Le président américain Donald Trump a annoncé, vendredi 10 juillet, la rupture du cessez-le-feu avec l'Iran, tout en affirmant que les deux parties étaient convenues de poursuivre les négociations. Dans un message publié sur son compte Truth Social, le chef de l'État a écrit que les États-Unis avaient signifié à l'Iran « en des termes très clairs que le cessez-le-feu est TERMINÉ ! ». Il a toutefois précisé que Washington et Téhéran avaient accepté – une nouvelle fois – de continuer les « discussions ».
Cette déclaration intervient alors que les hostilités militaires entre les deux pays se poursuivent. Selon des informations concordantes, les forces américaines ont récemment mené des frappes contre des ponts ferroviaires iraniens situés sur la route menant à la ville où est inhumé l'ancien guide suprême iranien. L'administration Trump n'a pas officiellement commenté ces opérations.
Un accord préliminaire fragile
Les analystes estiment que le précédent accord de trêve, qualifié de « profondément imparfait », constitue un obstacle majeur pour les négociateurs. Sa mise en œuvre s'était heurtée à des ambiguïtés et à un manque de confiance réciproque. La décision de Trump de mettre fin unilatéralement au cessez-le-feu pourrait compliquer davantage la recherche d'une solution diplomatique, même si les discussions se poursuivent formellement.
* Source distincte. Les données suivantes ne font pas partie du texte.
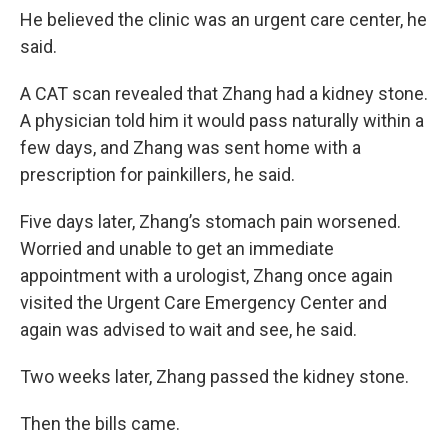
He believed the clinic was an urgent care center, he
said.
A CAT scan revealed that Zhang had a kidney stone.
A physician told him it would pass naturally within a
few days, and Zhang was sent home with a
prescription for painkillers, he said.
Five days later, Zhang’s stomach pain worsened.
Worried and unable to get an immediate
appointment with a urologist, Zhang once again
visited the Urgent Care Emergency Center and
again was advised to wait and see, he said.
Two weeks later, Zhang passed the kidney stone.
Then the bills came.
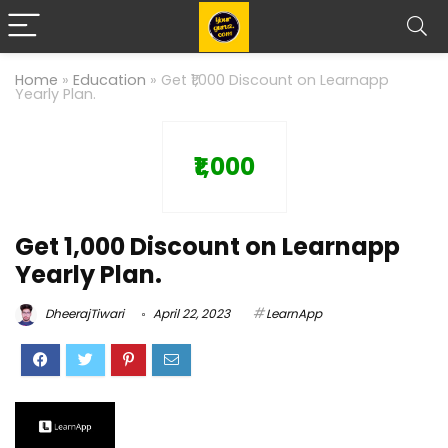
Home
»
Education
»
Get ₹1,000 Discount on Learnapp
Yearly Plan.
₹1,000
Get ₹1,000 Discount on Learnapp
Yearly Plan.
DheerajTiwari
April 22, 2023
LearnApp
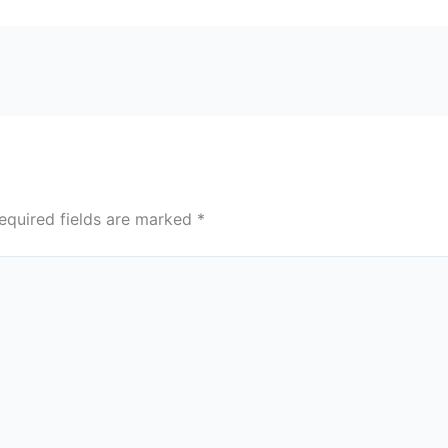
equired fields are marked
*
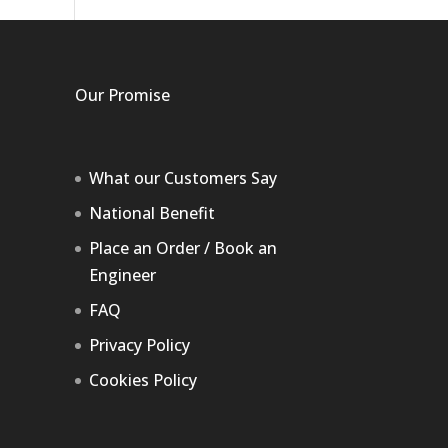
Our Promise
What our Customers Say
National Benefit
Place an Order / Book an
Engineer
FAQ
Privacy Policy
Cookies Policy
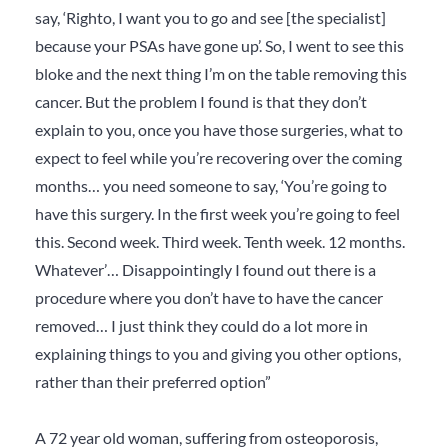
say, ‘Righto, I want you to go and see [the specialist]
because your PSAs have gone up’. So, I went to see this
bloke and the next thing I’m on the table removing this
cancer. But the problem I found is that they don’t
explain to you, once you have those surgeries, what to
expect to feel while you’re recovering over the coming
months… you need someone to say, ‘You’re going to
have this surgery. In the first week you’re going to feel
this. Second week. Third week. Tenth week. 12 months.
Whatever’… Disappointingly I found out there is a
procedure where you don’t have to have the cancer
removed… I just think they could do a lot more in
explaining things to you and giving you other options,
rather than their preferred option”
A 72 year old woman, suffering from osteoporosis,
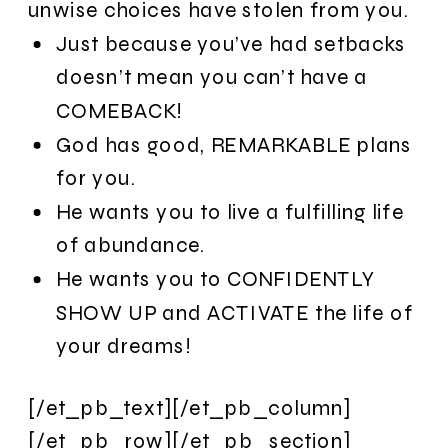
unwise choices have stolen from you.
Just because you’ve had setbacks
doesn’t mean you can’t have a
COMEBACK!
God has good, REMARKABLE plans
for you.
He wants you to live a fulfilling life
of abundance.
He wants you to CONFIDENTLY
SHOW UP and ACTIVATE the life of
your dreams!
[/et_pb_text][/et_pb_column]
[/et_pb_row][/et_pb_section]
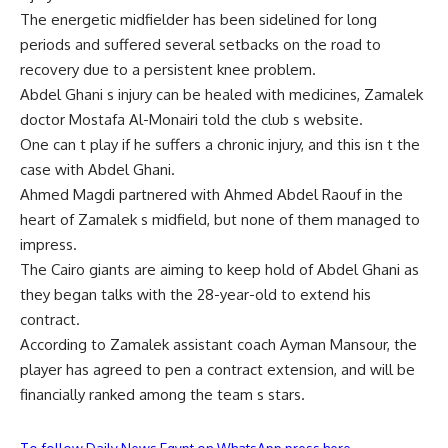
The energetic midfielder has been sidelined for long
periods and suffered several setbacks on the road to
recovery due to a persistent knee problem.
Abdel Ghani s injury can be healed with medicines, Zamalek
doctor Mostafa Al-Monairi told the club s website.
One can t play if he suffers a chronic injury, and this isn t the
case with Abdel Ghani.
Ahmed Magdi partnered with Ahmed Abdel Raouf in the
heart of Zamalek s midfield, but none of them managed to
impress.
The Cairo giants are aiming to keep hold of Abdel Ghani as
they began talks with the 28-year-old to extend his
contract.
According to Zamalek assistant coach Ayman Mansour, the
player has agreed to pen a contract extension, and will be
financially ranked among the team s stars.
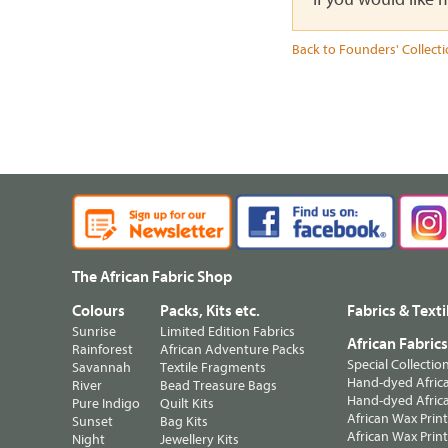
Back to Founders' Collect
The African Fabric Shop
Colours
Packs, Kits etc.
Fabrics & Texti
Sunrise
Limited Edition Fabrics
African Fabric
Rainforest
African Adventure Packs
Special Collectio
Savannah
Textile Fragments
Hand-dyed Africa
River
Bead Treasure Bags
Hand-dyed Africa
Pure Indigo
Quilt Kits
African Wax Prin
Sunset
Bag Kits
African Wax Print
Night
Jewellery Kits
Le président américain est rentré jeudi à bord du nouvel Air Force One offert par le Qatar, après un sommet des dirigeants de l'OTAN en Turquie. Il n'a pas fait de déclaration directe sur le dossier iranien lors de son retour.
Quelle suite pour les négociations ?
La double position de l'exécutif américain – mettre fin à la trêve tout en maintenant le canal de discussion – suscite des interrogations. Le secrétaire d'État n'a pas encore commenté publiquement la sortie de Trump. Aucune date n'a été annoncée pour la prochaine session de pourparlers.
De son côté, l'Iran n'a pas officiellement réagi à l'annonce présidentielle. La République islamique avait déjà dénoncé à plusieurs reprises ce qu'elle considère comme des violations du cessez-le-feu par les États-Unis.
Cette situation tendue intervient dans un contexte régional déjà explosif, où les équilibres au Moyen-Orient restent fragiles. Les experts préviennent que l'absence d'un cadre clair pour les négociations risque d'accroître les risques d'escalade.